Doug Ford Government Offers Lowest Paid School Staff Two Percent Pay Raise

The province is offering school support staff earning less than $40,000 a year a pay raise of 2 percent a year for four years, and everyone else a 1.25 a year raise.

In the negotiating documents made public By the CUPE school boards bargaining unit, the government’s opening offer also includes some changes to short-term disability coverage, while maintaining 11 fully paid sick days.

CUPE’s Council of Unions of Ontario School Boards represents 55,000 caregivers, administrative staff, educational assistants and early childhood educators on boards across the province.

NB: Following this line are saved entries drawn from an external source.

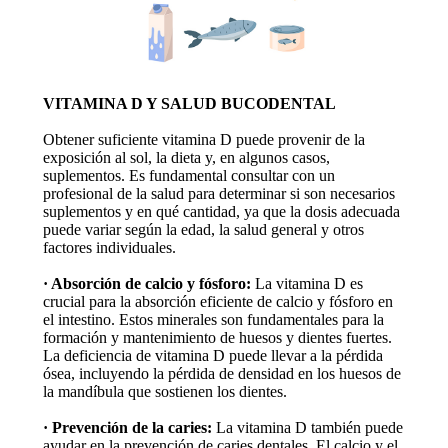
VITAMINA D Y SALUD BUCODENTAL
Obtener suficiente vitamina D puede provenir de la
exposición al sol, la dieta y, en algunos casos,
suplementos. Es fundamental consultar con un
profesional de la salud para determinar si son necesarios
suplementos y en qué cantidad, ya que la dosis adecuada
puede variar según la edad, la salud general y otros
factores individuales.
· Absorción de calcio y fósforo:
La vitamina D es
crucial para la absorción eficiente de calcio y fósforo en
el intestino. Estos minerales son fundamentales para la
formación y mantenimiento de huesos y dientes fuertes.
La deficiencia de vitamina D puede llevar a la pérdida
ósea, incluyendo la pérdida de densidad en los huesos de
la mandíbula que sostienen los dientes.
· Prevención de la caries:
La vitamina D también puede
ayudar en la prevención de caries dentales. El calcio y el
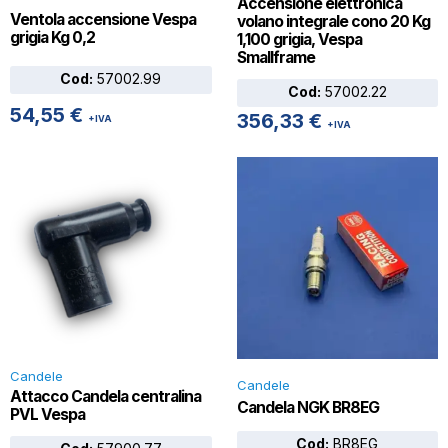
Accensione elettronica
Ventola accensione Vespa
volano integrale cono 20 Kg
grigia Kg 0,2
1,100 grigia, Vespa
Smallframe
Cod:
57002.99
Cod:
57002.22
54,55
€
356,33
€
+IVA
+IVA
Candele
Candele
Attacco Candela centralina
Candela NGK BR8EG
PVL Vespa
Cod:
BR8EG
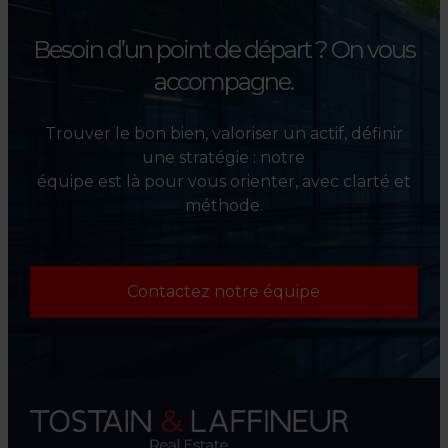
Besoin d’un point de départ ?
On vous
accompagne.
Trouver le bon bien, valoriser un actif, définir
une stratégie : notre
équipe est là pour vous orienter, avec clarté et
méthode.
Contactez notre équipe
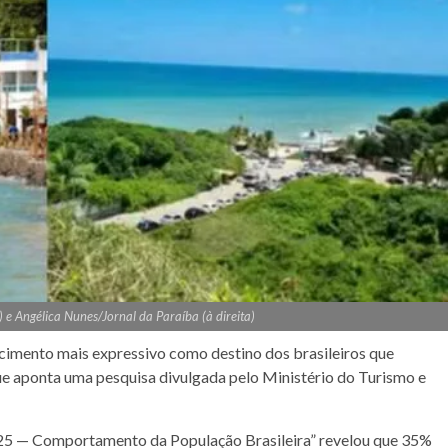
 e Angélica Nunes/Jornal da Paraíba (à direita)
cimento mais expressivo como destino dos brasileiros que
que aponta uma pesquisa divulgada pelo Ministério do Turismo e
25 — Comportamento da População Brasileira” revelou que 35%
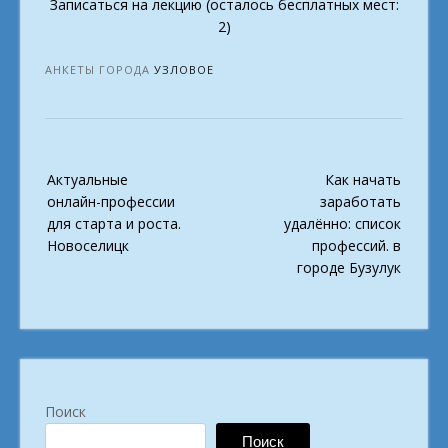
Записаться на лекцию (осталось бесплатных мест:
2)
АНКЕТЫ ГОРОДА
УЗЛОВОЕ
Post
Актуальные
Как начать
navigation
онлайн-профессии
заработать
для старта и роста.
удалённо: список
Новоселицк
профессий. в
городе Бузулук
Поиск
Поиск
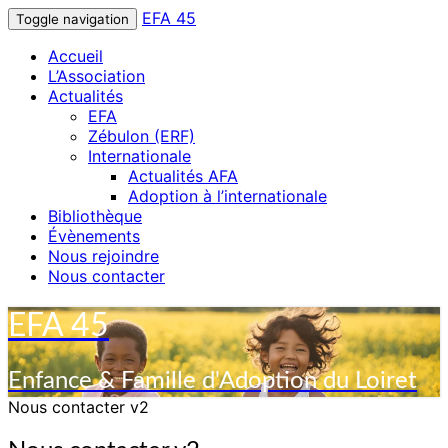
EFA 45
Toggle navigation
Accueil
L’Association
Actualités
EFA
Zébulon (ERF)
Internationale
Actualités AFA
Adoption à l’internationale
Bibliothèque
Évènements
Nous rejoindre
Nous contacter
EFA 45
Enfance & Famille d'Adoption du Loiret
Nous contacter v2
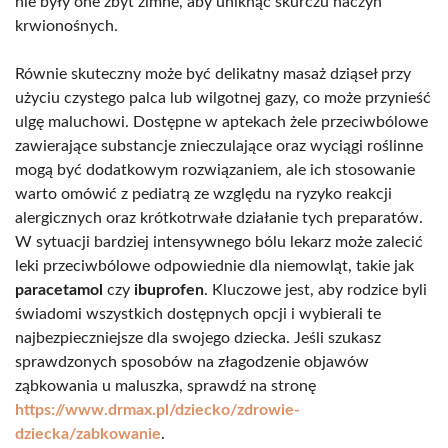
nie były one zbyt zimne, aby uniknąć skurczu naczyń
krwionośnych.
Równie skuteczny może być delikatny masaż dziąseł przy
użyciu czystego palca lub wilgotnej gazy, co może przynieść
ulgę maluchowi. Dostępne w aptekach żele przeciwbólowe
zawierające substancje znieczulające oraz wyciągi roślinne
mogą być dodatkowym rozwiązaniem, ale ich stosowanie
warto omówić z pediatrą ze względu na ryzyko reakcji
alergicznych oraz krótkotrwałe działanie tych preparatów.
W sytuacji bardziej intensywnego bólu lekarz może zalecić
leki przeciwbólowe odpowiednie dla niemowląt, takie jak
paracetamol
czy
ibuprofen
. Kluczowe jest, aby rodzice byli
świadomi wszystkich dostępnych opcji i wybierali te
najbezpieczniejsze dla swojego dziecka. Jeśli szukasz
sprawdzonych sposobów na złagodzenie objawów
ząbkowania u maluszka, sprawdź na stronę
https://www.drmax.pl/dziecko/zdrowie-
dziecka/zabkowanie
.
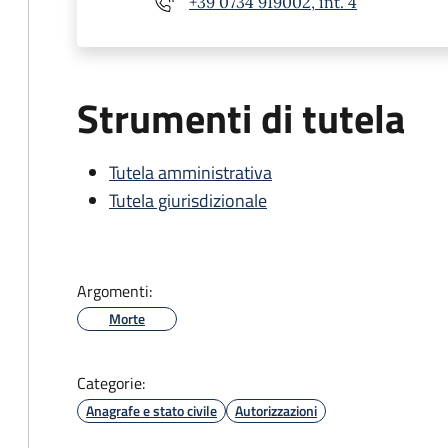
+39 0734 919002, int. 4
Strumenti di tutela
Tutela amministrativa
Tutela giurisdizionale
Argomenti:
Morte
Categorie:
Anagrafe e stato civile
Autorizzazioni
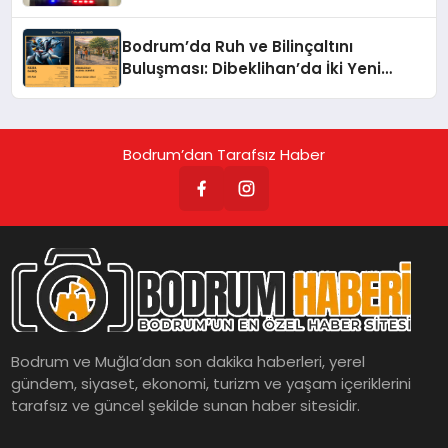
Bodrum’da Ruh ve Bilinçaltını
Buluşması: Dibeklihan’da İki Yeni
Sergi!
Bodrum’dan Tarafsız Haber
Bodrum ve Muğla’dan son dakika haberleri, yerel
gündem, siyaset, ekonomi, turizm ve yaşam içeriklerini
tarafsız ve güncel şekilde sunan haber sitesidir.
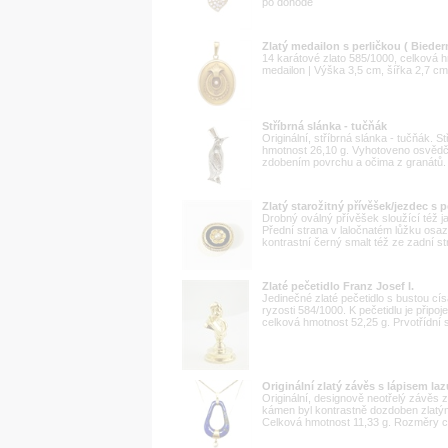
po dohodě
Zlatý medailon s perličkou ( Bieder
14 karátové zlato 585/1000, celková h
medailon | Výška 3,5 cm, šířka 2,7 cm 
Stříbrná slánka - tučňák
Originální, stříbrná slánka - tučňák. S
hmotnost 26,10 g. Vyhotoveno osvědč
zdobením povrchu a očima z granátů. 
Zlatý starožitný přívěšek/jezdec s 
Drobný oválný přívěšek sloužící též j
Přední strana v laločnatém lůžku osaz
kontrastní černý smalt též ze zadní st
Zlaté pečetidlo Franz Josef I.
Jedinečné zlaté pečetidlo s bustou cí
ryzosti 584/1000. K pečetidlu je přip
celková hmotnost 52,25 g. Prvotřídní s
Originální zlatý závěs s lápisem laz
Originální, designově neotřelý závěs 
kámen byl kontrastně dozdoben zlatými
Celková hmotnost 11,33 g. Rozměry cca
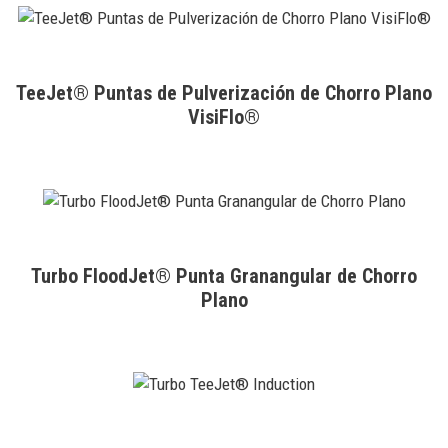
TeeJet® Puntas de Pulverización de Chorro Plano
VisiFlo®
Turbo FloodJet® Punta Granangular de Chorro
Plano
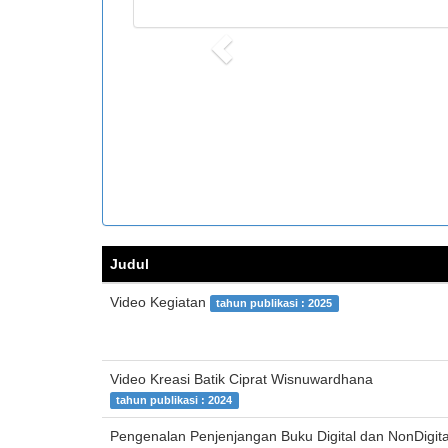
Previous
Judul
Video Kegiatan
tahun publikasi : 2025
Video Kreasi Batik Ciprat Wisnuwardhana
tahun publikasi : 2024
Pengenalan Penjenjangan Buku Digital dan NonDigita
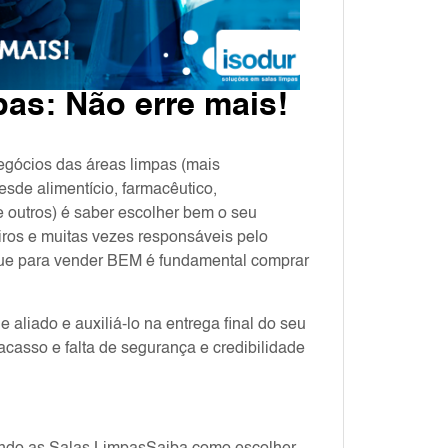
as: Não erre mais!
egócios das áreas limpas (mais
esde alimentício, farmacêutico,
e outros) é saber escolher bem o seu
eiros e muitas vezes responsáveis pelo
que para vender BEM é fundamental comprar
aliado e auxiliá-lo na entrega final do seu
racasso e falta de segurança e credibilidade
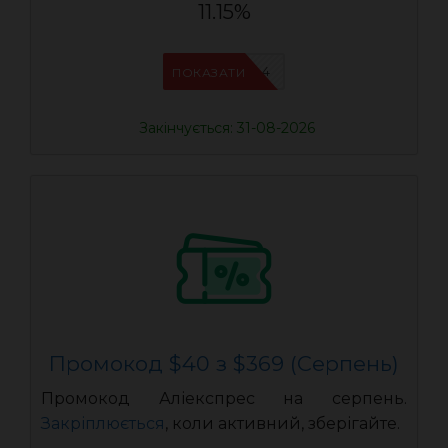
11.15%
IFPDMDL4
ПОКАЗАТИ
Закінчується: 31-08-2026
Промокод $40 з $369 (Серпень)
Промокод Аліекспрес на серпень.
Закріплюється
, коли активний, зберігайте.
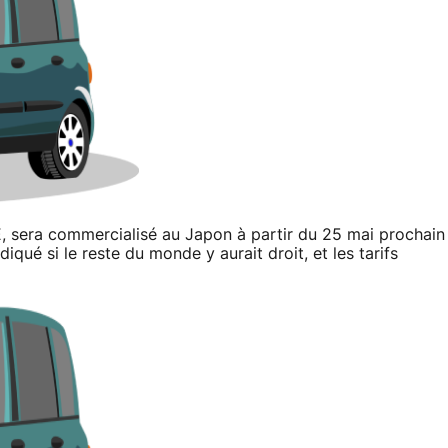
 sera commercialisé au Japon à partir du 25 mai prochain
diqué si le reste du monde y aurait droit, et les tarifs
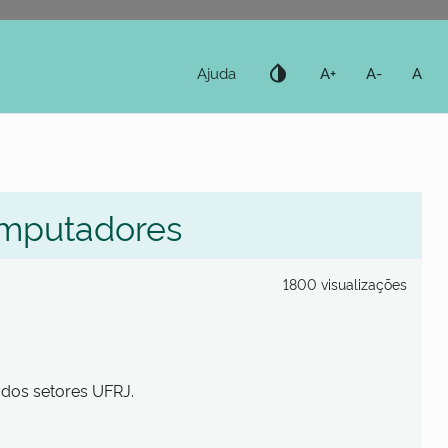
invert_colors
Ajuda
A+
A-
A
mputadores
1800 visualizações
dos setores UFRJ.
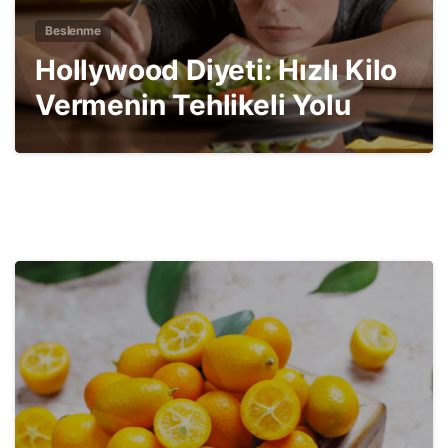
Beslenme
Hollywood Diyeti: Hızlı Kilo
Vermenin Tehlikeli Yolu
3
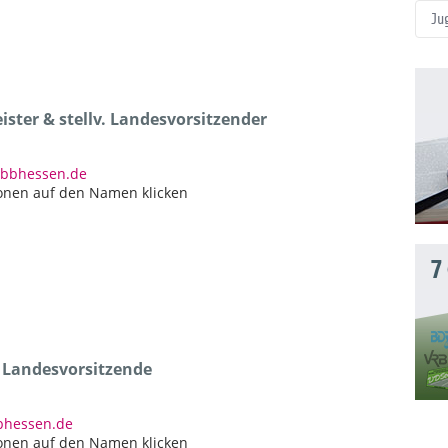
Ju
ster & stellv. Landesvorsitzender
dbbhessen.de
onen auf den Namen klicken
7
e Landesvorsitzende
bbhessen.de
onen auf den Namen klicken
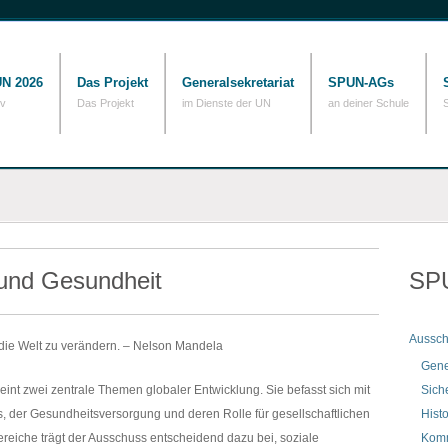
N 2026
Das Projekt
Generalsekretariat
SPUN-AGs
iv
Das Projekt
im Dienste der UN
an deiner Schule
 und Gesundheit
SP
Aussc
 die Welt zu verändern. – Nelson Mandela
Gene
int zwei zentrale Themen globaler Entwicklung. Sie befasst sich mit
Siche
, der Gesundheitsversorgung und deren Rolle für gesellschaftlichen
Histo
ereiche trägt der Ausschuss entscheidend dazu bei, soziale
Komm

The government’s offer is in response to CUPE’s, published last week, which includes a salary increase of $3.25 per hour for all members, approximately 11.7 percent per year, as well as proposals to eliminate salary tables. and put all workers at the highest wage rate. and have an early childhood educator in all kindergarten classrooms, regardless of the number of students.

CUPE workers suffered wage freezes in recent years and fell under the provincial government’s wage cap legislation that limited wage increases to one percent per year. Its members are often the lowest-paid staff on the school board, though some positions are part-time and work multiple jobs to make ends meet, the union said.

The government document says that in total, the CUPE proposals would cost more than $4 billion over three years.

“The Crown and (the trustee associations) are fully committed to ensuring that all students return to the classroom on time this fall and stay in the classroom, with the full school experience they deserve,” the document says.

“…The Crown values ​​the contributions education workers make in schools and wants to reach a fair deal that recognizes their important role in our publicly funded education system.

“CUPE/OSBCU average wages of $26.69 per hour for all staff and $27.87 per hour for permanent staff, plus $5,655.45 per FTE (full-time employee) for benefits is a fair and competitive compensation rate. Salary proposals of up to 8.24 percent, including capitalization, will continue to keep CUPE/OSBCU salaries competitive.”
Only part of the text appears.